**Problem details:** A single number is wanted: how many lines of the records below contain the word "your".

**Input for this task:**
- Opening Delimiter -
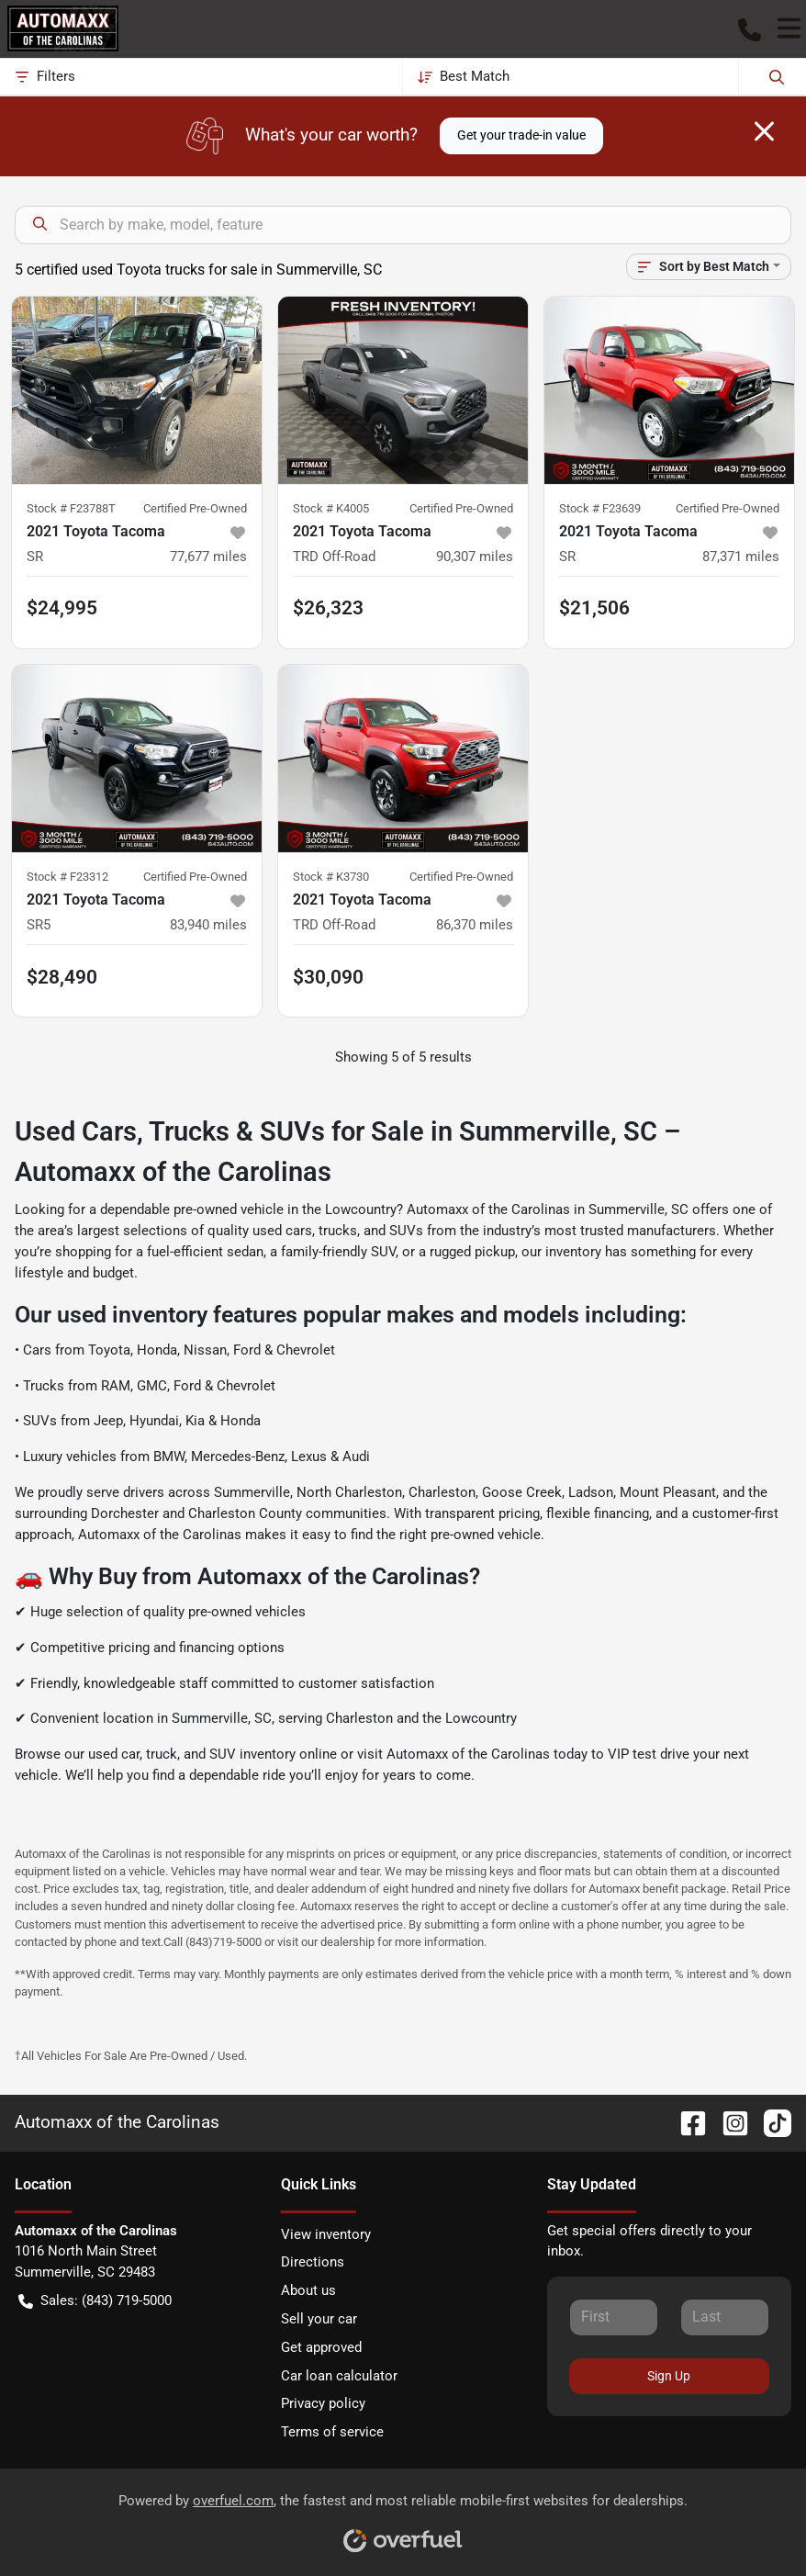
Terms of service (332, 2432)
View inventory (326, 2234)
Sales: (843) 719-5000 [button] (95, 2301)
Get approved (321, 2347)
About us (308, 2290)
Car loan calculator (339, 2376)
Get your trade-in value (521, 135)
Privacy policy (323, 2403)
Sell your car (319, 2319)
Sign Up (668, 2375)
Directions (312, 2262)
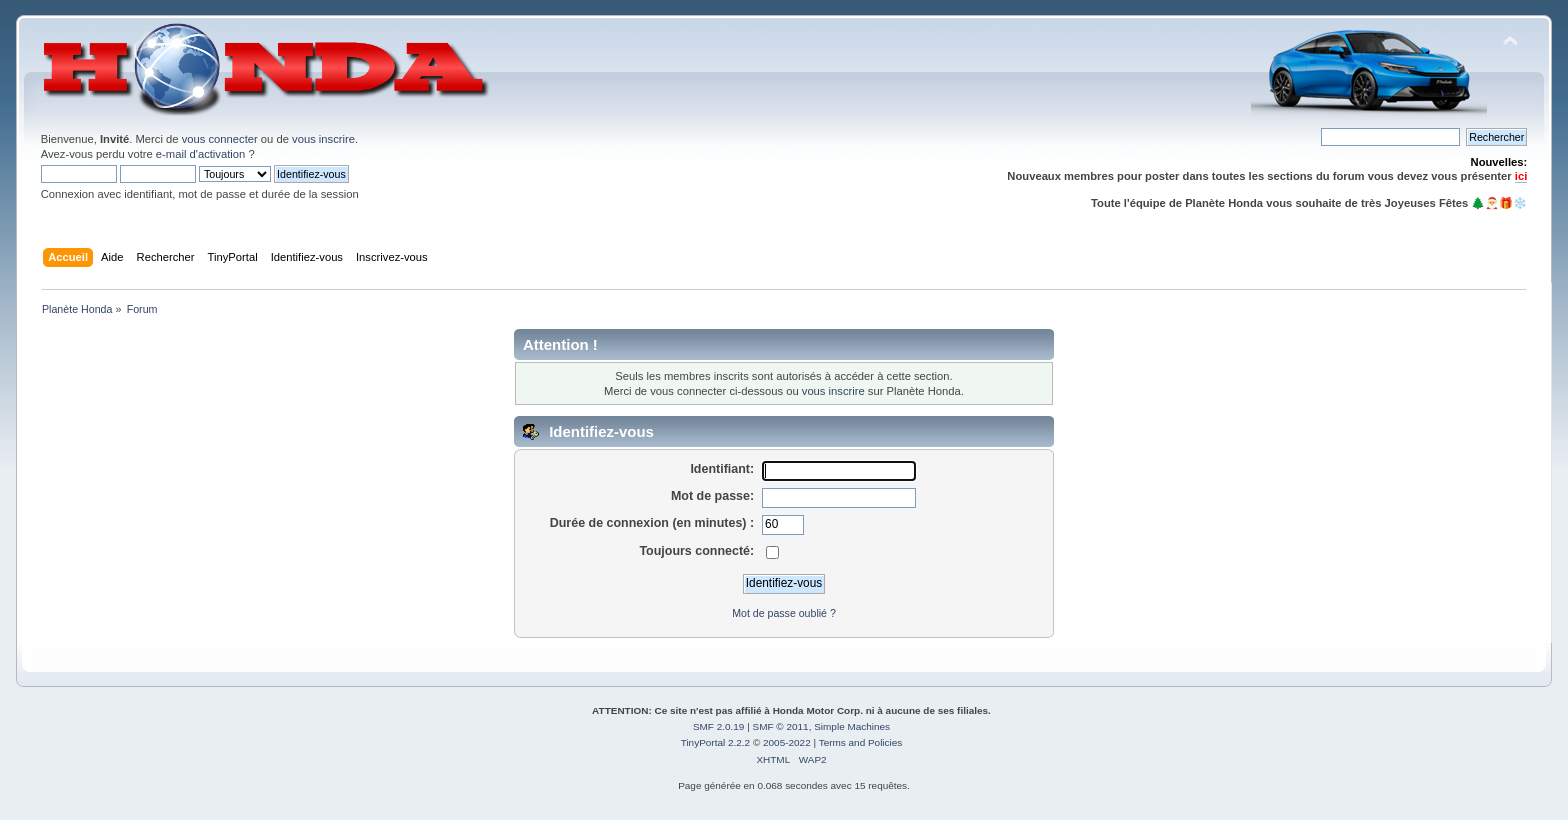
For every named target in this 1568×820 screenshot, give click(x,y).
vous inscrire (323, 139)
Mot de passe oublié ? (784, 613)
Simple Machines (852, 726)
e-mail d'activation (200, 154)
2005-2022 (787, 742)
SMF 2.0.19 (719, 726)
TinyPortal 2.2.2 (715, 742)
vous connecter (220, 139)
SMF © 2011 (781, 726)
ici (1521, 176)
- Closing Delimiter -
**Answer space:** 2